The recent Tautz and Rostas study is exciting, because it suggests another potential benefit of pollinators in the garden. In addition, this study provides a new perspective on interactions between plants, herbivores and pollinators. Scientists have long known that herbivore damage can reduce the attractiveness of flowering plants to pollinators. But, this is the first study that I know of that suggests that pollinators can have a similar effect on herbivores.

Friday, December 19, 2008

OSU Professor to Head NOAA

Three cheers for OSU Professor Jane Lubchenco, who was just tapped by Barack Obama to head NOAA (National Oceanic Atmospheric Administration). Dr. Lubchenco is a world-reknown scientist, and an active player in the public policy arena. Her appointment is a huge source of pride to the OSU community, and to Oregon, in general.

Welcome to the OSU Master Gardener Blog

The OSU Extension Master Gardener Program provides training for volunteers, who in turn assist in providing community horticulture services to the public. Under the auspices of Oregon State University Extension, individuals with an active interest in horticulture enroll in an intensive training program in horticulture and related fields. When the trainees complete their coursework, pass all assessments, and complete their volunteer practicum, they become an OSU Extension Master Gardener.
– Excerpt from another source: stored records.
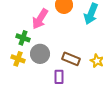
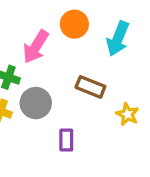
brown rectangle: (71, 59) -> (90, 87), moved

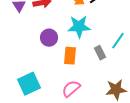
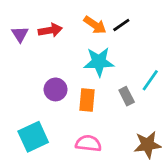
purple circle: (49, 38) -> (56, 89), moved
pink semicircle: (71, 89) -> (88, 143), turned 48

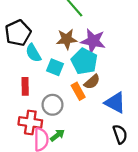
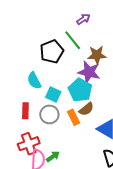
black pentagon: (18, 33) -> (52, 51), moved
brown star: (67, 39) -> (97, 55), moved
gray circle: (52, 105) -> (49, 114), moved
red cross: (30, 122) -> (29, 144), turned -30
A primary mission of the OSU Master Gardener Program is to provide sustainable gardening advice to the public, using unbiased and research based materials. It is this reliance on research-based materials that ensures that the advice given by an OSU Master Gardener volunteer is of the highest possible quality.
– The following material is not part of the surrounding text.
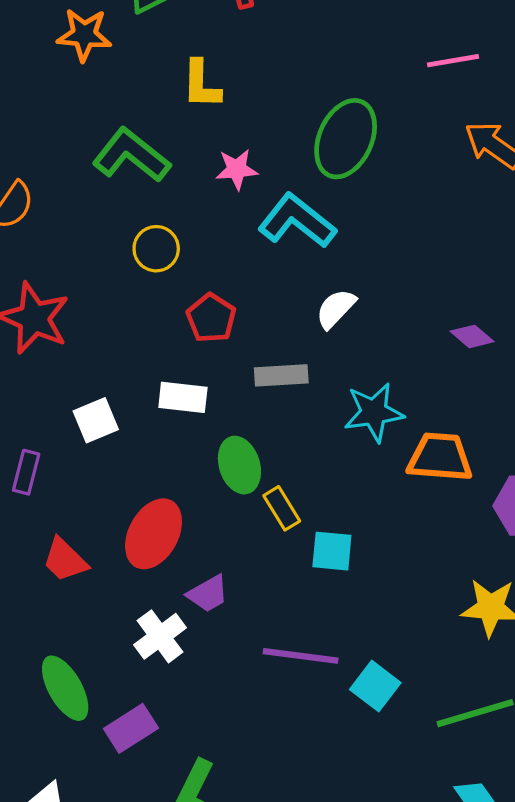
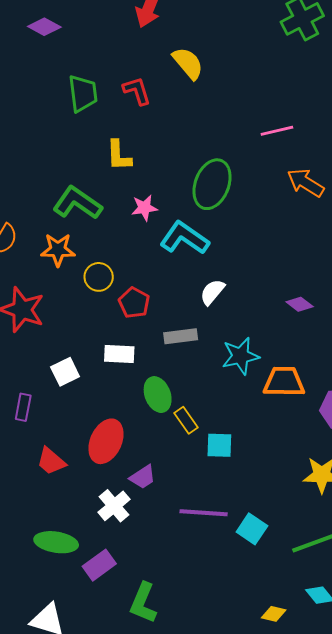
orange star: (84, 35) -> (58, 250), moved
yellow circle: (156, 249) -> (99, 277), moved
green ellipse: (65, 688) -> (56, 542), turned -48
In order to support OSU Master Gardener volunteers in their endeavor to provide the unbiased, research-based advice to gardeners seeking answers to plant problems, I thought that I would begin a blog. I am not yet sure how often I will be able to update the blog, but I intend to write at least one short article per week, and will try to focus on contemporary research that may be of interest to Master Gardeners.

When I can not find a journal article that strikes my fancy, I will report on events or other information that is likely to appeal to Master Gardener volunteers and other friends of the Program.

Please feel free to comment on posts, or to suggest a journal article that you would like to see featured.